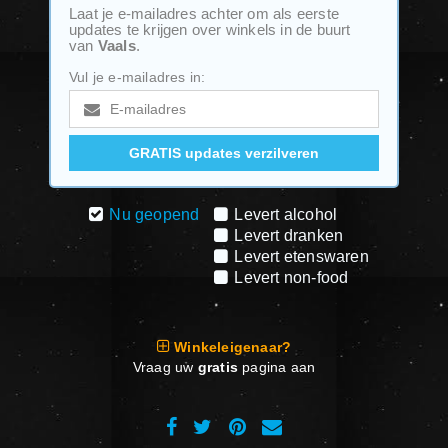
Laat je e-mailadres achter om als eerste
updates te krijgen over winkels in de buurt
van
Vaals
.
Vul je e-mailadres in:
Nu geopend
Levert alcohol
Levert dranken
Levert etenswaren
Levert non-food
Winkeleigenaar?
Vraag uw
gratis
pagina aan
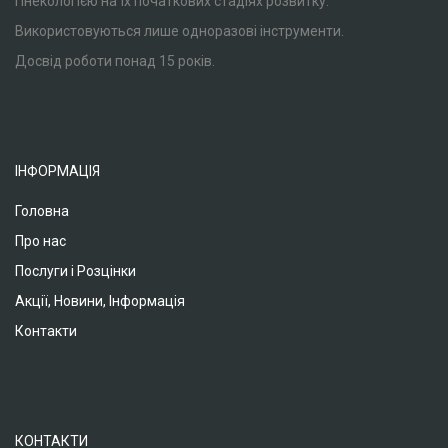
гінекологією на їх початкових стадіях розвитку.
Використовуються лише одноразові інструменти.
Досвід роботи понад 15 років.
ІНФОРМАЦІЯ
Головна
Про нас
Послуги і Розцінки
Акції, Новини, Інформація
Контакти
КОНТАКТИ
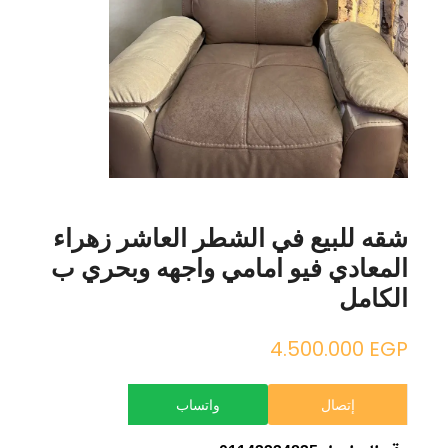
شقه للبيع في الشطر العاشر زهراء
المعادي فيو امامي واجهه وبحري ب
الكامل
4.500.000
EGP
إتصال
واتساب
# # # # # # #
■ **Task prompt**: In your copy of the material, match every word exactly and include no pictures.

■ **Task answer**:
Laat je e-mailadres achter om als eerste
updates te krijgen over winkels in de buurt
van
Vaals
.
Vul je e-mailadres in:
Nu geopend
Levert alcohol
Levert dranken
Levert etenswaren
Levert non-food
Winkeleigenaar?
Vraag uw
gratis
pagina aan
гінекологією на їх початкових стадіях розвитку.
Використовуються лише одноразові інструменти.
Досвід роботи понад 15 років.
ІНФОРМАЦІЯ
Головна
Про нас
Послуги і Розцінки
Акції, Новини, Інформація
Контакти
КОНТАКТИ
شقه للبيع في الشطر العاشر زهراء
المعادي فيو امامي واجهه وبحري ب
الكامل
4.500.000
EGP
إتصال
واتساب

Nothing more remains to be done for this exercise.